Aim of the exercise: Filter the entries for lines with the word "feedback".

Document understanding data:

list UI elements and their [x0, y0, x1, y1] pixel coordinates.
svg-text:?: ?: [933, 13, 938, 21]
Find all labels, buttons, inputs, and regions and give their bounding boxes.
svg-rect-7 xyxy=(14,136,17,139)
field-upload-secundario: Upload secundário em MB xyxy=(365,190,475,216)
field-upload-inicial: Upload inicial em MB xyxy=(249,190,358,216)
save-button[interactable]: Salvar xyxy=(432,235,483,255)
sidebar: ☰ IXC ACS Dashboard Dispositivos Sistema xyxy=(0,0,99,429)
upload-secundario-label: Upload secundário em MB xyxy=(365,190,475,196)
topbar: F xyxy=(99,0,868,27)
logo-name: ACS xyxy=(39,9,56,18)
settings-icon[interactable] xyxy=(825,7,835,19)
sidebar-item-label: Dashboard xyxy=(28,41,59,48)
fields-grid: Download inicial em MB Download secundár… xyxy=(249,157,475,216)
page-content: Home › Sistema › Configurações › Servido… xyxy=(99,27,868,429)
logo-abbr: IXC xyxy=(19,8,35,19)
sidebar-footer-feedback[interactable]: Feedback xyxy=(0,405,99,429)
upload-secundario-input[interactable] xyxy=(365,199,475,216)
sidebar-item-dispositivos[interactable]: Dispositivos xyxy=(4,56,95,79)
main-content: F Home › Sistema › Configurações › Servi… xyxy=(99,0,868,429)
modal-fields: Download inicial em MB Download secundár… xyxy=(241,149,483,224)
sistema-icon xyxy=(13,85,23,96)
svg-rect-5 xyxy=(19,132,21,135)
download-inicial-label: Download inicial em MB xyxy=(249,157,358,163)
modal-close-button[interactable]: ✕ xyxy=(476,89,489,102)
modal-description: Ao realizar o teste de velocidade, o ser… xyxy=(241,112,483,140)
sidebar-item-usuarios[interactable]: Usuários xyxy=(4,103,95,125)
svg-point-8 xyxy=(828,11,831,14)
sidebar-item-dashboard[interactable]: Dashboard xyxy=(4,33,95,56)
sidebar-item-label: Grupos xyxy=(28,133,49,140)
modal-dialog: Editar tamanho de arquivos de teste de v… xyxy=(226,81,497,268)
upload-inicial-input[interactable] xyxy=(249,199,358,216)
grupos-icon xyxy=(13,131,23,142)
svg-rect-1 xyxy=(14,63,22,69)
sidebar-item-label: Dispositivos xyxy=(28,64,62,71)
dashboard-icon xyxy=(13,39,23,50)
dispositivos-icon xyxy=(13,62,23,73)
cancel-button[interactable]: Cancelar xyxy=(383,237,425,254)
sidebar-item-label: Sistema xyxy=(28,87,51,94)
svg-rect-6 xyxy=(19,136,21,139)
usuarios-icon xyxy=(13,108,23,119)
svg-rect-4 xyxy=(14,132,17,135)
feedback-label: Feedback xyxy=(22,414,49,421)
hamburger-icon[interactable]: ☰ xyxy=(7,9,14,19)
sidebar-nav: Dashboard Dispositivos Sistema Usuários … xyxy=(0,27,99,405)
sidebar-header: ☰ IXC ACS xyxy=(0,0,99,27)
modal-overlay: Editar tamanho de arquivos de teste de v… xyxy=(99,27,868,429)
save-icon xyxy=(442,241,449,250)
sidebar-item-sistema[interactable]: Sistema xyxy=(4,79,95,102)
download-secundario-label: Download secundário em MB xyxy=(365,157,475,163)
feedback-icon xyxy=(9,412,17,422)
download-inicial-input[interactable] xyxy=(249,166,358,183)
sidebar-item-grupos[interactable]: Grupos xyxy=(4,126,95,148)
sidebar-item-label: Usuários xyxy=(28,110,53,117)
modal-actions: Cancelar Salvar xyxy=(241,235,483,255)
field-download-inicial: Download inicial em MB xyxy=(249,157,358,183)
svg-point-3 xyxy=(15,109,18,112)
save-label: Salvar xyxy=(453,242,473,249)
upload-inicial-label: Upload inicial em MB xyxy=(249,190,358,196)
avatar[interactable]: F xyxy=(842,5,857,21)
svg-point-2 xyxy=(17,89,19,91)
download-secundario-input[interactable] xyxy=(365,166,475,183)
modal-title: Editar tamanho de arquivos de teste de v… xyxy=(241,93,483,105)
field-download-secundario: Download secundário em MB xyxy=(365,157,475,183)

Result below:
sidebar-footer-feedback[interactable]: Feedback xyxy=(0,405,99,429)
feedback-label: Feedback xyxy=(22,414,49,421)
feedback-icon xyxy=(9,412,17,422)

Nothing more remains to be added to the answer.